Once home, I put the solar cooker and baking dish out to 'pre-heat' and grabbed some supplementary veg from our garden.

The cooker was a toasty 110 degrees celcius inside in less than an hour. By then I had chopped up Willowbank carrots (which were enormous, to say the least) and butternut pumpkin, along with our own potatoes, garlic and beetroot. I added a bit of olive oil and a few herbs and tossed the lot together.

Into the oven went the pot of veg. I adjusted it a couple of times to maximise sun exposure and three hours later we had wonderful solar roasted veg!

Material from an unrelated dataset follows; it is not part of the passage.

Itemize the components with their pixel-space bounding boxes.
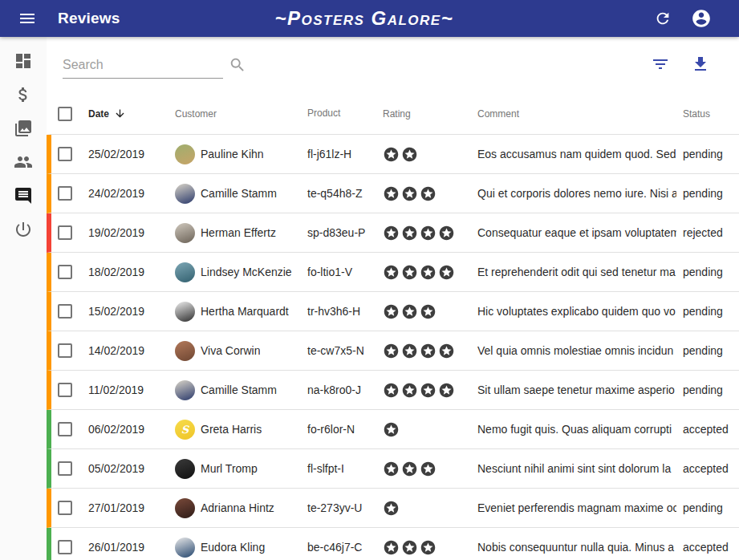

Yup, it's that simple. For the record, the ambient temperature was around 25 degrees during cooking. More importantly, it was a cloudless blue sky and the cooker tracked the sun as it moved across the sky. This is perfect solar-cooking weather.

Inside the cooker, the temperature averaged between 105 and 110 degrees during cooking. And if the truth be known, the veg were probably ready sooner than the three hours they had in there. Because food doesn't burn in the solar cooker, you can afford to forget about it to some degree. So I got a bit carried away with the gardening but it didn't matter.

The cooker is made from two cardboard boxes (one inside the other) with scrunched up newspaper insulation, aluminium foil, an oven bag 'window' and wire supports the top reflector. I was going to link to a previous post with more detail, but have just realised it was in a permi8 update pre-blog, so perhaps more on that another time!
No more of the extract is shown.